Those factors affect all income groups. But those with lower incomes and less job security feel the greatest impact and may find themselves priced out of markets.

Spreading Impacts of Uncertainty

This week, First Street Foundation hosted a fascinating hour-long webinar about how FEMA cuts will impact real estate, lending, home buying, home building, and insurance markets.

The uncertainty affects tolerance for risk in all those markets. No one knows yet how the National Flood Insurance Program (NFIP) will be affected.

But the absence of up-to-date flood maps, or any flood maps at all in some cases, complicates that risk. A New York Fed study in 2024 found that lenders were more reluctant to originate loans in “hidden-risk” zones. When they do, they loan less, charge higher rates, impose stricter credit requirements, and may resell the mortgages to offload risk. The study also found “This effect is weaker for high income applicants.”

I know the owner of a billion-dollar bank who has withdrawn entirely from residential mortgage lending because of the uncertainty.

Federal Government Shedding Risk

According to First Street, policy shifts at the federal level seem intended to transfer the risk of weather disasters onto property owners, investors, lenders, and local governments. 

Example: Instead of subsidizing flood insurance like it used to, FEMA’s new Risk-Rating 2.0 is making NFIP rates more closely reflect losses.

On average, NFIP policy costs have increased 35% under Risk-Rating 2.0 so far. And annual rate increases are capped by law.

Meanwhile, developers continue to build in risky areas, elevating homes only enough to meet the outdated requirements of flood maps developed 20 to 50 years ago. Most people underestimate the risk associated with that.

No Legal Reason to Wait for FEMA

Some people think that only FEMA can release flood maps. That’s not true. Only FEMA can release maps used by NFIP as the basis for national flood insurance. But states and counties can release their own maps for their own purposes.

Counties elsewhere have done so to help guide development, make regulatory decisions, establish stormwater detention standards, raise building codes and improve floodplain management.

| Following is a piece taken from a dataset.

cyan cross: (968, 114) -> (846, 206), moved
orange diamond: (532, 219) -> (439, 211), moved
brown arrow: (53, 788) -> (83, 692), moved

For all those purposes, HCFCD embarked on a massive effort to update the county’s flood maps after Harvey. But then the county balked for some reason.

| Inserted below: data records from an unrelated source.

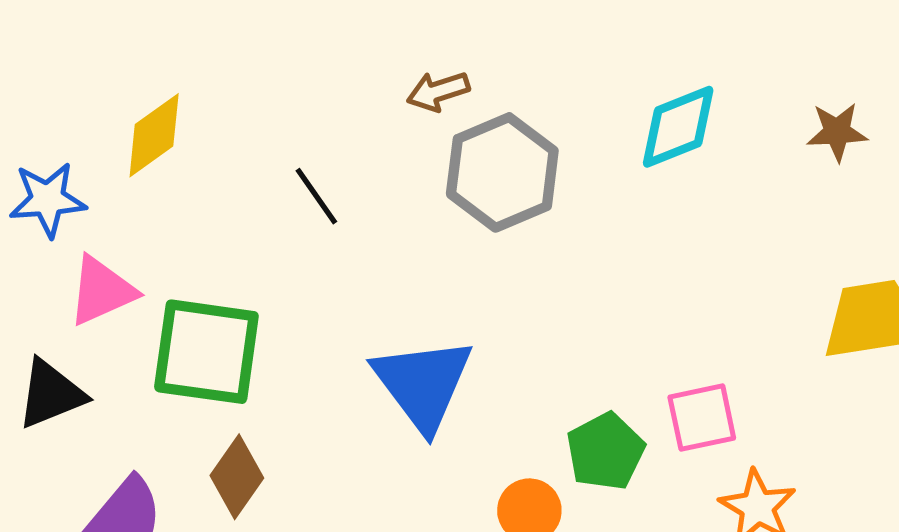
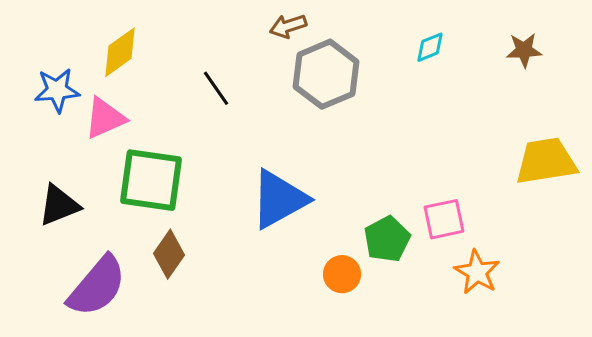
cyan diamond: (678, 127) -> (430, 47), size x0.6
pink triangle: (102, 291) -> (105, 118), moved
blue triangle: (423, 384) -> (279, 199), turned 38

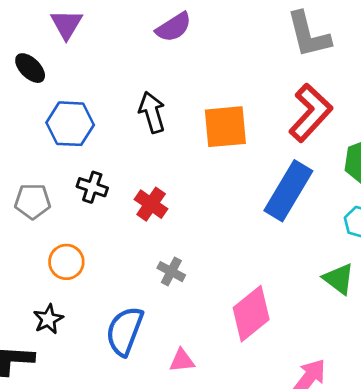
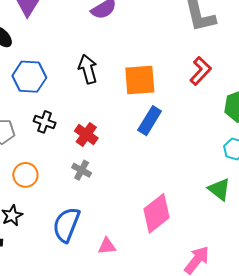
red L-shape: (310, 113) -> (201, 71), size x0.7
blue rectangle: (288, 191) -> (150, 121), moved, size x0.7
gray cross: (171, 272) -> (82, 170), moved

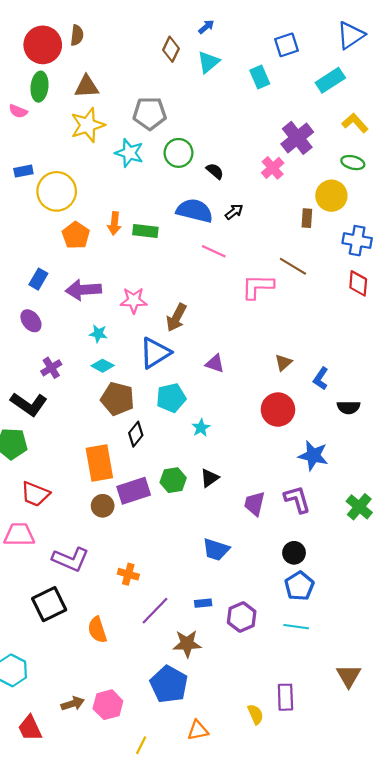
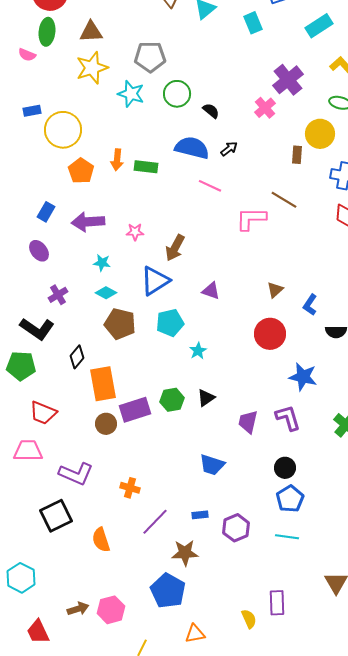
pink star: (134, 300) -> (135, 232), size x0.7
black diamond: (136, 434) -> (77, 357), moved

The District, submitted its new maps to FEMA and expected FEMA to issue new preliminary flood-insurance rate maps by Spring or Summer in 2022. That didn’t happen.

MAAPnext FEMA timeline for flood map release explains uncertainty
Screen Capture from June 2021 MAAPnext update.

HCFCD then issued a statement in July 2022. For unspecified reasons, it said it would wait and “… follow FEMA’s formal, regulatory FIRM [flood insurance rate map] update process.” (Despite other urgent, non-insurance-related needs.)

Some claimed at the time that Precinct 2 Commissioner Adrian Garcia held up release of the new maps to enhance his re-election chances. I have been unable to verify that. But one thing is certain.

Nothing legally prevents HCFCD from releasing its flood maps.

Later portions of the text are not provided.